Fig. 4. — Pre- and posttemozolomide treatment specimens from case 2. A and B, Surgical specimen before GammaKnife radiation and temozolomide treatment showing extensive cellular atypia (A) and high Ki-67 labeling index (18%) (B). C–F, Surgical specimen after treatments and collected during CSF leak correction showed focal islands of tumor cells entrapped on fibrous connective tissue with intense inflammatory reaction (C). Extensive cellular pleomorphism was present (D), but adenoma cells were still immunoreactive for ACTH (E). Ki-67 labeling was practically absent on tumor cells, but present in inflammatory cells seen on the specimen (F).

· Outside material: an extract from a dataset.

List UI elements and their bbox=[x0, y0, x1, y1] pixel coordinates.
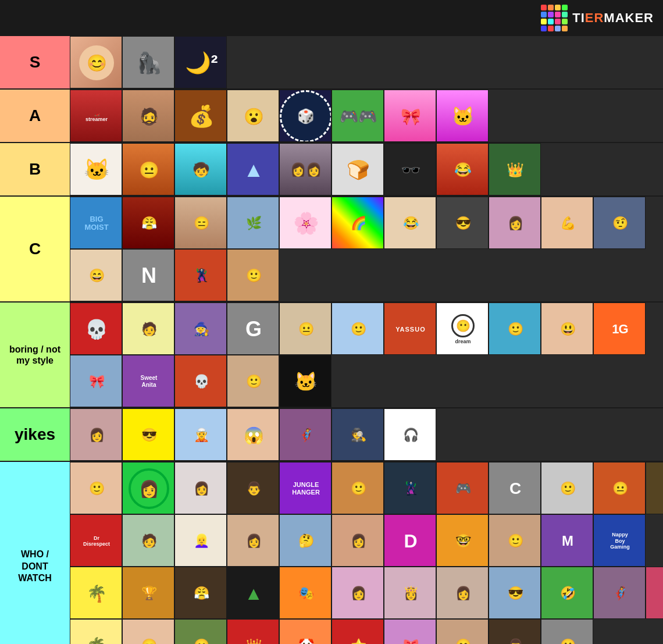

Radiation therapy is known to exert some antitumor effects via DNA methylation (37, 38); however, the MGMT promoter in our five postradiation specimens remained unmethylated (prior conventional radiation in two specimens from case 3, and prior conventional and GKR treatment in three specimens from case 6, Table 2), and MGMT IHC does not suggest significant impact of radiation on MGMT expression. This suggests that pretemozolomide radiation treatment may not have the same therapeutic synergy with temozolomide that has been observed in glioblastomas (22, 39, 40). A recent publication by Su et al. (41) that evaluated MGMT promoter methylation in sputum samples of uranium miners showed increasing promoter methylation with cumulative low-dose radiation exposure. Multicenter investigation will be necessary to establish the treatment effect of the combined effects of radiation and temozolomide. Evaluation of differential tumor response depending on interval between radiation and temozolomide along with the study of the molecular effects of single-dose radiation treatment vs. chronic or intermittent low-dose radiation will be necessary to establish definitive treatment guidelines.

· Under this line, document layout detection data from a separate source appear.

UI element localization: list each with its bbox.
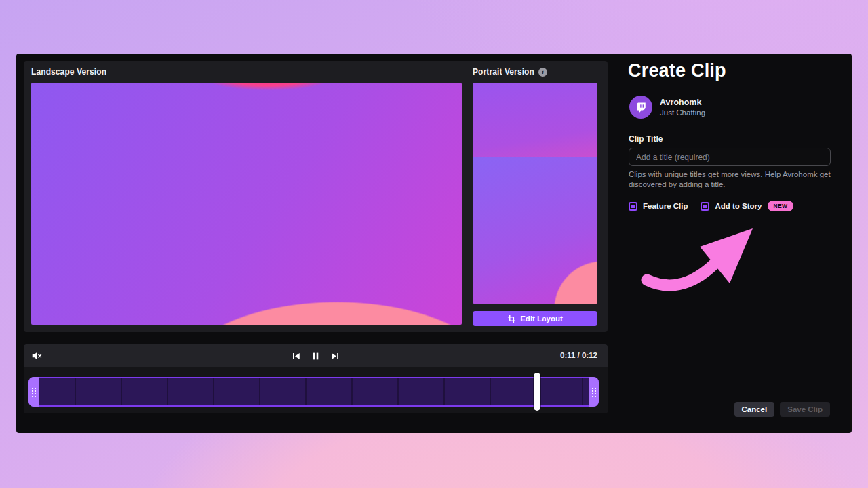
avatar xyxy=(629,96,652,119)
channel-text: Avrohomk Just Chatting xyxy=(660,98,705,117)
portrait-video-preview xyxy=(473,83,597,304)
clip-title-label: Clip Title xyxy=(629,134,663,144)
crop-icon xyxy=(507,314,516,323)
portrait-version-text: Portrait Version xyxy=(473,67,534,77)
pause-button[interactable] xyxy=(311,351,321,361)
twitch-logo-icon xyxy=(635,101,648,114)
grip-dots-icon xyxy=(31,387,37,397)
time-display: 0:11 / 0:12 xyxy=(560,351,597,359)
cancel-button[interactable]: Cancel xyxy=(734,402,775,417)
new-badge: NEW xyxy=(768,201,793,211)
trim-start-handle[interactable] xyxy=(28,377,39,407)
info-icon[interactable]: i xyxy=(538,68,547,77)
checkbox-icon xyxy=(629,202,637,211)
landscape-version-text: Landscape Version xyxy=(31,67,106,77)
create-clip-modal: Landscape Version Portrait Version i Edi… xyxy=(16,54,852,433)
preview-panel: Landscape Version Portrait Version i Edi… xyxy=(24,61,608,332)
edit-layout-label: Edit Layout xyxy=(520,314,563,323)
pause-icon xyxy=(311,351,321,361)
portrait-webcam-segment xyxy=(473,83,597,157)
skip-forward-button[interactable] xyxy=(330,351,340,361)
transport-controls xyxy=(24,349,608,363)
edit-layout-button[interactable]: Edit Layout xyxy=(473,311,597,326)
feature-clip-label: Feature Clip xyxy=(643,202,688,210)
skip-back-button[interactable] xyxy=(291,351,301,361)
landscape-video-preview xyxy=(31,83,462,325)
playhead[interactable] xyxy=(534,373,540,411)
trim-end-handle[interactable] xyxy=(589,377,599,407)
feature-clip-checkbox[interactable]: Feature Clip xyxy=(629,202,688,211)
add-to-story-checkbox[interactable]: Add to Story NEW xyxy=(701,201,793,211)
channel-info: Avrohomk Just Chatting xyxy=(629,96,705,119)
title-helper-text: Clips with unique titles get more views.… xyxy=(629,169,837,190)
clip-title-input[interactable] xyxy=(629,148,831,166)
channel-category: Just Chatting xyxy=(660,108,705,117)
footer-actions: Cancel Save Clip xyxy=(734,402,831,417)
clip-options: Feature Clip Add to Story NEW xyxy=(629,201,793,211)
grip-dots-icon xyxy=(591,387,597,397)
landscape-version-label: Landscape Version xyxy=(31,67,106,77)
player-control-bar: 0:11 / 0:12 xyxy=(24,344,608,367)
annotation-arrow xyxy=(639,222,761,296)
page-title: Create Clip xyxy=(628,60,726,81)
channel-name: Avrohomk xyxy=(660,98,705,107)
save-clip-button[interactable]: Save Clip xyxy=(780,402,830,417)
skip-back-icon xyxy=(291,351,301,361)
skip-forward-icon xyxy=(330,351,340,361)
player-panel: 0:11 / 0:12 xyxy=(24,344,608,413)
portrait-version-label: Portrait Version i xyxy=(473,67,547,77)
clip-selection-track[interactable] xyxy=(28,377,599,407)
portrait-content-segment xyxy=(473,157,597,304)
checkbox-icon xyxy=(701,202,709,211)
add-to-story-label: Add to Story xyxy=(715,202,762,210)
hand-drawn-arrow-icon xyxy=(639,222,761,293)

We conclude that adjuvant medical therapy with temozolomide may be considered for the management of life-threatening invasive pituitary tumors that have failed to respond to conventional treatments. Based on our cumulative experience and previous reported data, we do not believe that there are any molecular or clinical features of these tumors that adequately predict tumor response; therefore, we do not recommend that tumor cell lineage or MGMT molecular analysis influence the clinical decision for treatment with temozolomide in individual cases. Case 5 in our series, a prolactinoma, was one of the two tumors with significant tumor regression. There is a preponderance of prolactinomas among those tumors reported in the literature to be temozolomide-responsive (14, 15, 16, 17, 31, 42). However, we believe this is indicative of the overrepresentation of prolactinomas among functional tumors that progress to a more malignant phenotype (13) rather than a true molecular predisposition to temozolomide responsiveness.

Complete remission is not an expected outcome of temozolomide therapy, but tumor stabilization or reduction of tumor volume can improve clinical outcomes. Any benefit of long-term therapy with a tumorstatic agent such as temozolomide is typically limited by the increased likelihood of adverse effects with cumulative doses. Cytopenias are the most likely to occur, but myelodysplasia syndrome and secondary malignancies including myeloid leukemia have been observed with temozolomide (43). Thus, in our opinion, temozolomide remains a last-line of defense for life-threatening pituitary tumors, and the duration of therapy must be determined on a patient-by-patient basis.

The lack of prospective clinical trial data for these rare aggressive tumors necessitates multidisciplinary patient care teams to provide patients with the most informed treatment options and demands multicenter cooperation to facilitate the future clinical studies that are needed to establish treatment guidelines for aggressive pituitary tumors.

Footnotes

Disclosure Summary: All authors have nothing to declare.

First Published Online July 28, 2010

Abbreviations: CN, Cranial nerve; CSF, cerebrospinal fluid; GKR, GammaKnife stereotactic radiosurgery; IHC, immunohistochemistry; MGMT, O⁶-methylguanine methyltransferase; MRI, magnetic resonance imaging; MSP, methylation-specific PCR.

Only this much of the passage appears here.